Losing your job can result in losing more than income—you may also lose employer-sponsored health coverage. To help unemployed, uninsured Americans at risk for financial ruin in the event of a medical emergency, Congress in 1985 enacted the Consolidated Omnibus Reconciliation Act, also called COBRA. COBRA requires certain employers to allow former employees the opportunity to continue health insurance coverage on a temporary basis. If eligible, you must pay the full cost of the insurance and an additional administrative fee each month.
Read the COBRA election notice you receive from your former employer. This notice contains information necessary to calculate and pay COBRA insurance. COBRA regulations allow employers to charge you up to 102 percent of the cost of coverage. Cost of coverage includes the amount you contribute, the cost to the employer and an additional 2 percent as an administrative fee. Look for this percentage in the election notice.

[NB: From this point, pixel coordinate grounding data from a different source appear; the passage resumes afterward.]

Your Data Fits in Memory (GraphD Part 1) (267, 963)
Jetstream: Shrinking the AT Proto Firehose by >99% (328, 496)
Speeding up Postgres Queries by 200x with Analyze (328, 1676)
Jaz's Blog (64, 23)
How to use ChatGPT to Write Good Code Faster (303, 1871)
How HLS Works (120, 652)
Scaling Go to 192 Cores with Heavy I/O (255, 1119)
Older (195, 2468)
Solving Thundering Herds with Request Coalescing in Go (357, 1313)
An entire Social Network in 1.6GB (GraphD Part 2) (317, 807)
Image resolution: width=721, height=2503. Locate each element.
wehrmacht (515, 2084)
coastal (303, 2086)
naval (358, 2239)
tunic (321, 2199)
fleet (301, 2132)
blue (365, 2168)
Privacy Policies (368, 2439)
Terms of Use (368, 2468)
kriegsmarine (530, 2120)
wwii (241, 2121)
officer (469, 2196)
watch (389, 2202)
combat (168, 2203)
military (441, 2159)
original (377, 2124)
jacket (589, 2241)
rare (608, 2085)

Calculate the total monthly cost of your health coverage. Locate the amount you contribute on your pay stub. Locate the amount your employer pays in the insurance enrollment paperwork or call the employer’s human resources department. Add the amount you contribute each month to the amount paid by your employer.
Multiply the total monthly cost by the percentage you will pay. For example, assume the total monthly cost of your insurance is $450 and you must pay 102 percent as a monthly premium. Multiply $450 by 1.02 percent to arrive at a monthly premium of $459.